The more I mentioned about my Jaali note fiasco, the more stories surfaced. It became a hot topic at numerous parties. Jokes were made, anecdotes shared, eyes rolled and sometimes heated political debates ensued as a result of it. There was a story of a friend who once withdrew cash from an ATM machine and one of the notes turned out to be Jaali, which of course he was not aware of at the time. His gardener was subsequently paid his monthly salary from that same pile of notes. The gardener later alerted my friend that one of the notes was a dreaded Jaali.  My worried friend realised that if he took the note back to the bank it would be confiscated and my friend would lose out. There was no way of proving that he had collected that note from the same bank’s ATM machine!  However my friend’s troubles were short-lived as the savvy gardener had successfully managed to palm off the Jaali note to his unsuspecting fruit seller! He wished and prayed that the poor fruit seller would likewise be able to pass off the wretched Jaali note to someone else! The Gardener too relied on the good karma philosophy. After all, both he and my friend and hopefully the fruit seller too would be releived from the misfortune of the cursed Jaali note…

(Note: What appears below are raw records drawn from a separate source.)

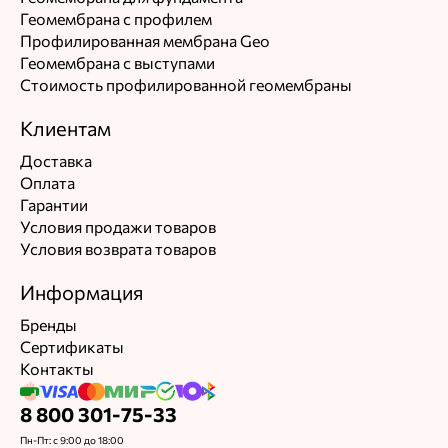
Геомембрана с профилем
Профилированная мембрана Geo
Геомембрана с выступами
Стоимость профилированной геомембраны
Клиентам
Доставка
Оплата
Гарантии
Условия продажи товаров
Условия возврата товаров
Информация
Бренды
Сертификаты
Контакты
8 800 301-75-33
Пн-Пт: с 9:00 до 18:00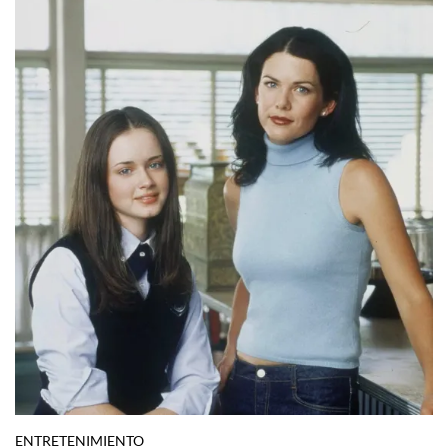
ENTRETENIMIENTO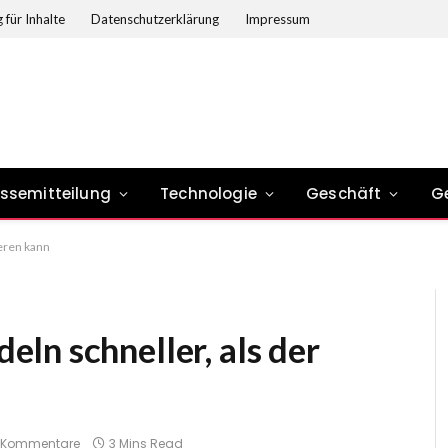
 für Inhalte
Datenschutzerklärung
Impressum
essemitteilung
Technologie
Geschäft
G
eren kann
ln schneller, als der
e Kommentare
3 Mins Read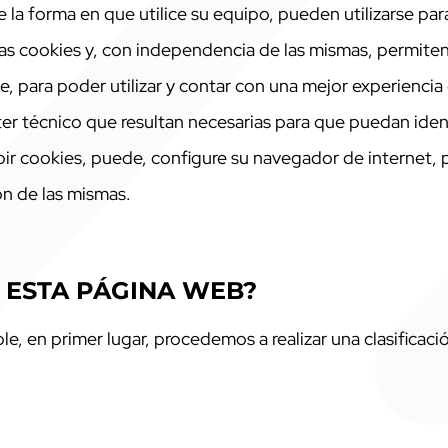
a forma en que utilice su equipo, pueden utilizarse para
s cookies y, con independencia de las mismas, permiten 
 para poder utilizar y contar con una mejor experiencia
ter técnico que resultan necesarias para que puedan iden
ir cookies, puede, configure su navegador de internet, p
ón de las mismas.
A ESTA PÁGINA WEB?
e, en primer lugar, procedemos a realizar una clasificaci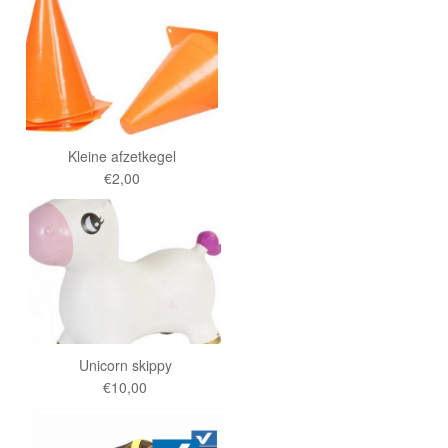
Kleine afzetkegel
€2,00
Unicorn skippy
€10,00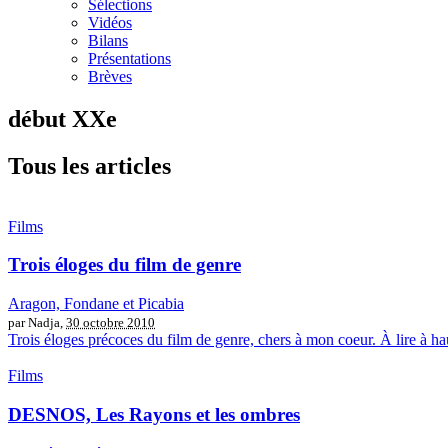
Sélections
Vidéos
Bilans
Présentations
Brèves
début XXe
Tous les articles
Films
Trois éloges du film de genre
Aragon, Fondane et Picabia
par Nadja,
30 octobre 2010
Trois éloges précoces du film de genre, chers à mon coeur. À lire à h
Films
DESNOS, Les Rayons et les ombres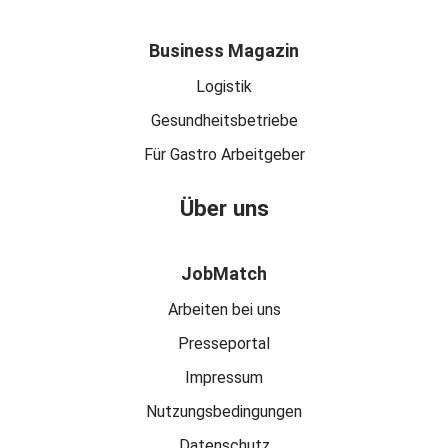
Business Magazin
Logistik
Gesundheitsbetriebe
Für Gastro Arbeitgeber
Über uns
JobMatch
Arbeiten bei uns
Presseportal
Impressum
Nutzungsbedingungen
Datenschutz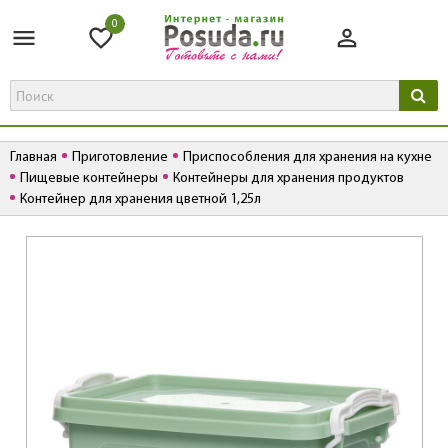
0
Главная
Приготовление
Приспособления для хранения на кухне
Пищевые контейнеры
Контейнеры для хранения продуктов
Контейнер для хранения цветной 1,25л
К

At our farewell dinner party, I was recounting my bittersweet India repatriation experiences and the Jaali note topic surfaced once again. A very well-connected and influential friend gave his side of the story. Similar to Uttam’s story, this friend too discovered that he had been fleeced by 3000 Rupees when he went to deposit his cash in the bank. This time the story took a different turn. He used his clout to stop the bank from confiscating his Jaali notes. He in turn, handed the Jaali notes over to his loyal driver who was happy to have them and assured him that they would come in handy one day.


A few days later, the driver was pulled over by the traffic policeman and was unfairly issued a ‘challan‘-  a fine,  for a traffic violation that he did not commit. It was the driver’s word against the policeman’s. The corrupt policeman hinted that he could let the driver off the hook if he were appeased with some ‘chai- pani ka paisa‘ ( literally meaning money for tea or water, in other words bribe money). The quick-witted  driver handed him the  3000 rupees Jaali notes under the table, the Policeman hurriedly pocketed the cash without any careful examination, whilst the driver sped off laughing. Was this the Karma that boomerangs?